Both are well made, easy to use, and are vital for controlling any type or arterial bleeding or traumatic amputation. The SOF-T wide design has a quick connect feature that many like when routing the TQ under a limb is necessary. These units run $27-$30 each. If you’re buying one for $8-$12 on ebay, it belongs with your airsoft gun, not in a trauma kit. Improvised tourniquets may get the job done, but they take longer to put on, generally do not work as well, and are more likely to cause tissue damage than commercial units.
AIRWAY obstructions is the 2nd leading cause of battlefield deaths followed by BREATHING complications. Below are two important medical aids when dealing with airway and breathing issues.
The NPA is a simple device made from flexible tubing designed to be inserted through the nasal cavity and bypass the tongue. The NPA is especially important to restoring an airway to someone suffering from severe facial trauma or disfigurement. As long as the structural support of the bone is intact, you can likely use an NPA. There are circumstances in which an NPA is not appropriate which includes cranial fracture, but I’m not going to get into details here.
An occlusive dressing is specifically designed for a puncture wound to the lung cavity allowing air to enter the chest and collapse the lung.

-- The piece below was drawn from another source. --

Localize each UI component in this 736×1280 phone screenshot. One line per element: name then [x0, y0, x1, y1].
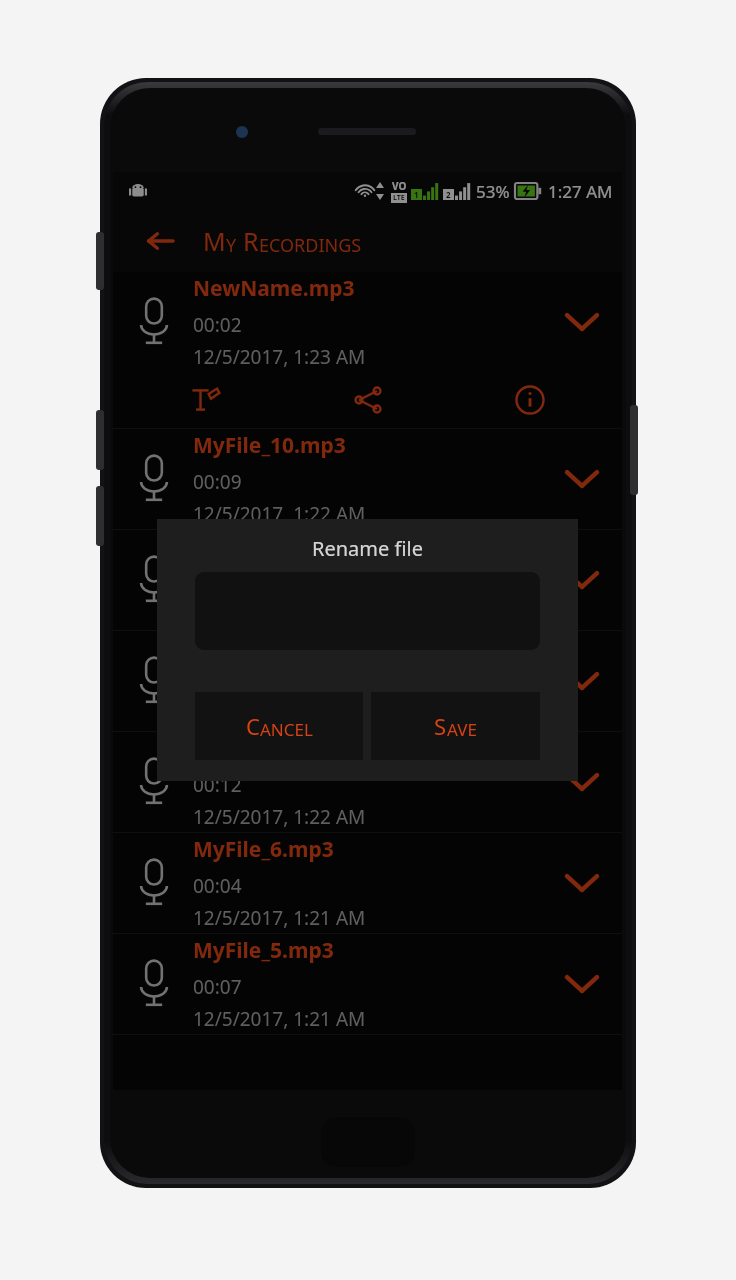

Examples like the Beaon Chest Seal 2-pack are designed as a peel and stick to completely cover the wound with a 1 way valve on the front dressing and a solid occlusive back dressing. This design allows the injured to push air out of the puncture hole when exhaling, but not sucking in air from the puncture wound when inhaling. While there is some controversy regarding how well the valve works, it is still recommended to use on “sucking chest wounds”.
Ancillary Items You Should Have
I know it sounds like I’m stating the obvious by including tape, but I wish I had a dollar for every time someone asked me for tape at the range for a hot spot on their finger or knuckle. Tape is a utilitarian tool in the kit and along with holding some of the other bandages in place, it can be used to make improvised dressings.
A dedicated trauma shears is an invaluable asset. They are built tough, inexpensive, won’t poke your skin (blunt tip), and will cut through virtually any shirts, pants, coat, etc. to allow you to get to a wound. Let alone those small odd jobs where a scissors is just handy to have.
Latex Free Rubber or Nitrile Gloves
Always remember that you may be working on someone that you don’t know. Protect yourself from blood borne pathogens by having and using protective gloves. Know that commonality of latex allergies, make a point to buy latex free gloves.
It is good practice to keep small first aid kits in the range bag, band-aids, gauze, a pack of Motrin or Tylenol, but make sure you also plan and prepare for what could happen in terms of trauma. Just like using a knife or running a chainsaw, there is a risk of injury when using a firearm and that risk goes up if there are other shooters around. Stocking a pouch with these items isn’t enough. Take the time to get some training in Tactical Combat Casualty Care and know how to use the items you have. The life you save may just be your own.